- **TASK TO COMPLETE**:
From the line containing "KDK Destination _Product" through the last line of the entries, output the text exactly. Pictures stay out.

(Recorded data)

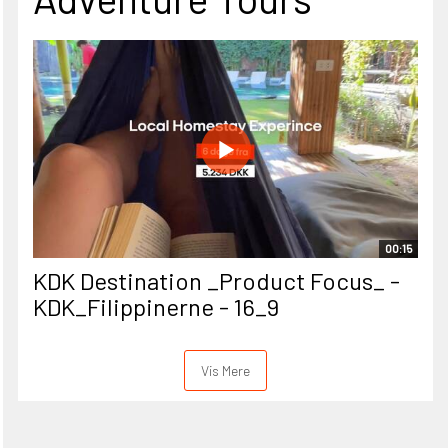
00:15
KDK Destination _Product Focus_ -
KDK_Filippinerne - 16_9
Vis Mere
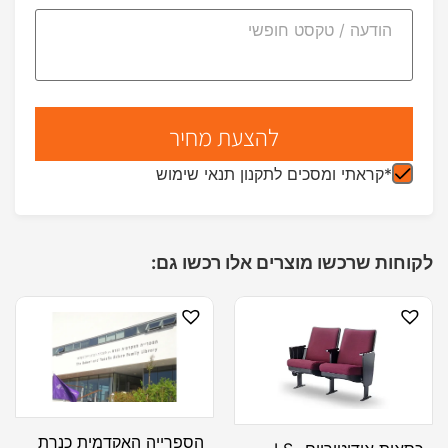
*קראתי ומסכים לתקנון תנאי שימוש
לקוחות שרכשו מוצרים אלו רכשו גם:
הספרייה האקדמית כנרת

- **ANSWER TO THE EXERCISE**:
KDK Destination _Product Focus_ -
KDK_Filippinerne - 16_9
Vis Mere
*קראתי ומסכים לתקנון תנאי שימוש
לקוחות שרכשו מוצרים אלו רכשו גם:
הספרייה האקדמית כנרת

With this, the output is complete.